Water levels continue to slowly rise across Quebec in response to recent rainfall and melting snow. Regions south and east of metro Montreal, including Lake Champlain and the Richelieu River Valley are under flood warnings. A flood watch remains in effect for the rivers surrounding Laval as well as Lac Des Deux-Montagne. According to Hydro Meteo, minor flooding is forecast over the next few days. Vigilance is advised near all bodies of water as they are flowing high, fast and very cold. Minor flooding is also forecast in the Quebec City region, the Mauricie, Lanaudiere, Laurentians and Chaudiere-Appalaches.

Monday, April 30, 2018

Flooding potential on the rise in southern Quebec

Minor flooding was reported along the Milles-Iles River in Laval over the weekend. (Radio Canada)
The miserably cold and wet month of April is finally drawing to a close today. Once the final data is digested, I think we will find that many parts of the country, including Montreal, had one of the coldest April's on record. As we move into May, the hope is warmer air will finally win over here in southern Quebec. First we have to deal with what should be a "normal" flood season, and at least at this point, nothing record breaking like 2017. Hydro Meteo has been monitoring the waterways across the province, and has issued flood watches for many regions. Locally, a flood watch in in effect for the Townships and Laval. While water levels are sharply rising, only minor flooding has been reported to date. Over the weekend, 25 to 50mm of rain was reported across the area. With the ground saturated from earlier precipitation and snowmelt, most of this will runoff directly into rivers and streams. Hydro Meteo issued an update at 6am Monday, reporting significant rises in rivers across the Beauce, Eastern Townships, Quebec City, Mauricie and Lanaudiere. They are reminding residents who live close to waterways or in flood prone areas to remain vigilant.

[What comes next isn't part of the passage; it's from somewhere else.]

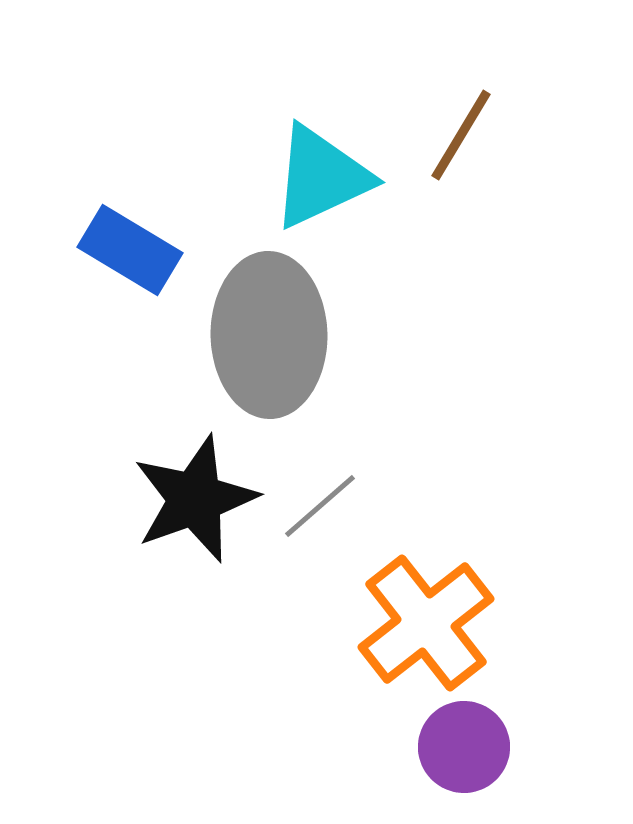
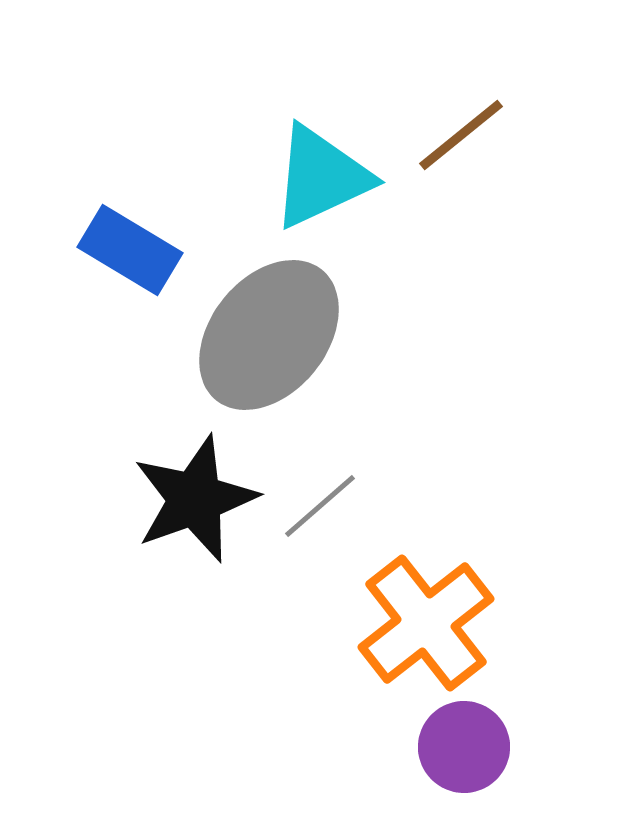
brown line: rotated 20 degrees clockwise
gray ellipse: rotated 40 degrees clockwise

The upper level low that produced the rainy and cold weekend, will meander into New Hampshire today, and eventually Atlantic Canada by Tuesday. More showers can be expected in Montreal today, with a cool high of 10C (50F). On Tuesday, skies will slowly clear, followed by the warmest surge of air so far this season. Expect a high of 17C (63F) Tuesday, and up to 24C (75F) Wednesday. Unfortunately another frontal system will arrive on Thursday, with more showers and perhaps even the first round of thunderstorms this year. Rainfall amounts may be significant in southern Quebec, adding to the current flood concerns.

Tuesday, April 17, 2018

Record setting storm slowly moving east

Hydro Ottawa poles were snapped in half after 9 hours of freezing rain across the National Capital region. (Hydro Ottawa Photo)
The storm that produced hour upon hour of freezing rain across southern Ontario and Quebec, is slowly releasing its grip on the region. The system was responsible for 9 hours of freezing rain in Montreal, the longest April event ever, dating back to 1953. Between 10 and 20mm of ice fell on the city and suburbs, delaying flights and closing most schools. A peak wind gust of 63km/h occurred at Trudeau Airport. Scattered power outages were also reported, mainly off island to the south and west.

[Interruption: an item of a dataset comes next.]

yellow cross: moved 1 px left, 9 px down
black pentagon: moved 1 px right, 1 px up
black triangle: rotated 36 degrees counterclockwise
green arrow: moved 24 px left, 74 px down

In Ontario, the storm was much worse. Over 80mm of frozen precipitation (rain and ice pellets) fell on Toronto over 24 hours. A peak wind gust of 98km/h occurred at Billy Bishop Airport. In Ottawa and Gatineau, 9 hours of freezing rain deposited 28mm of ice. Power was out to over 60,000 homes in the region, including 44,000 on the Quebec side of the border. The ice snapped hydro poles in half in Ottawa. The Ontario Provincial Police reported hundreds of accidents over the weekend and Monday as a result of the late season storm. The Toronto Blue Jays baseball game was postponed Monday night due to ice falling from the CN Tower onto the roof of Rogers Centre.

The same storm was responsible for heavy snow across the central Great Lakes. Wiarton, Ontario reported 39.6cm of snow, while Green Bay, Wisconsin was hit with their second largest snowstorm ever, 24.2 inches. You have to go back 130 years to March 1-2, 1888 for the largest storm, 29 inches. On the warm side of the storm, widespread severe thunderstorms stretched from Arkansas to the Carolinas. Several tornadoes occurred as well as large hail. Widespread damage was reported, along with multiple injuries and at least four fatalities.